This whole evolution looks more and more like expert systems from 1980s where people kept adding more and more complexity to "solve" a specific problem. For RL, we started with simple DQN that was elegant but now the new algorithms looks like a massive hodge podge of band aids. NGU, as it is, extraordinarily complex and looks adhoc mix of various patches. Now on the top of NGU, we are also throwing in meta-controller and even bandits among other things to complete the proverbial kitchen sink. Sure, we get to call victory on Atari but this is far and away from elegant and beautiful. It would be surprising if this victory generalizes to other problems where folks have built different "expert systems" specific to those problems. So all this feels a lot like Watson winning jeopardy moment to me...

PS: Kudos to DeepMind for pushing for median or even betten bottom percentile instead of simplistic average metric which also hides variance.

A lot of techniques had to be thrown together to make this work, and in that sense it reminds me of rainbow DQN since they've thrown together a bunch of things to solve the problem.

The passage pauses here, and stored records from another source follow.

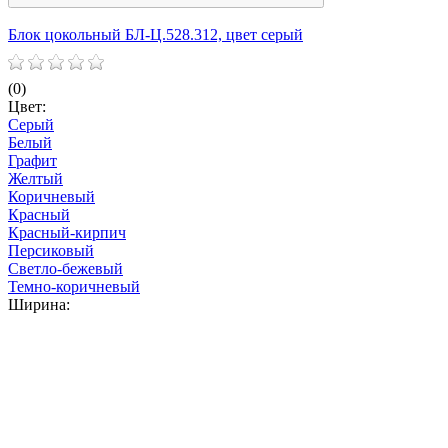
Блок цокольный БЛ-Ц.528.312, цвет серый
Б
(0)
(
Цвет:
Ц
Серый
Белый
Графит
Желтый
Коричневый
Красный
Красный-кирпич
Персиковый
Светло-бежевый
Темно-коричневый
Ширина:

However, a quick glance at the tables in appendix H.4 of the paper makes it hard to tell if this is really much of an improvement over the other atari agents Deepmind has put together.

[-]Pattern6y30

1. Meta: Why does this have the coronavirus marker?[1] (I could understand if there was a comment or the OP said "and this can help with developing a vaccine by ...," but that doesn't seem to be the case.)

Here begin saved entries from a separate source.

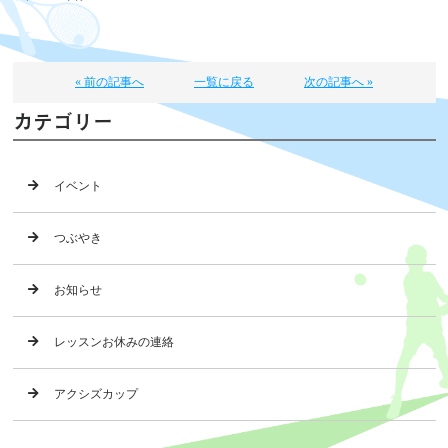
« 前の記事へ
一覧に戻る
次の記事へ »
カテゴリー
イベント
つぶやき
お知らせ
レッスンお休みの連絡
アクシズカップ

2. Specific: It would be interesting to see a comparison of different approaches all compared to each other, in therms of compute, cost, performance, etc., so it's clear when "a better algorithm has been found" versus "more compute was used".[2] I guess I'm interested in some basic credit assignment w.r.t. these different "AI" approaches.

[1] Any tips on how to add 'crossed out' to this part of the text if that changes, would be appreciated.

[2] If an algorithm doesn't work as well, stopping after a certain point makes sense - but it's nice to know if a later work does better, or is just 'more compute'.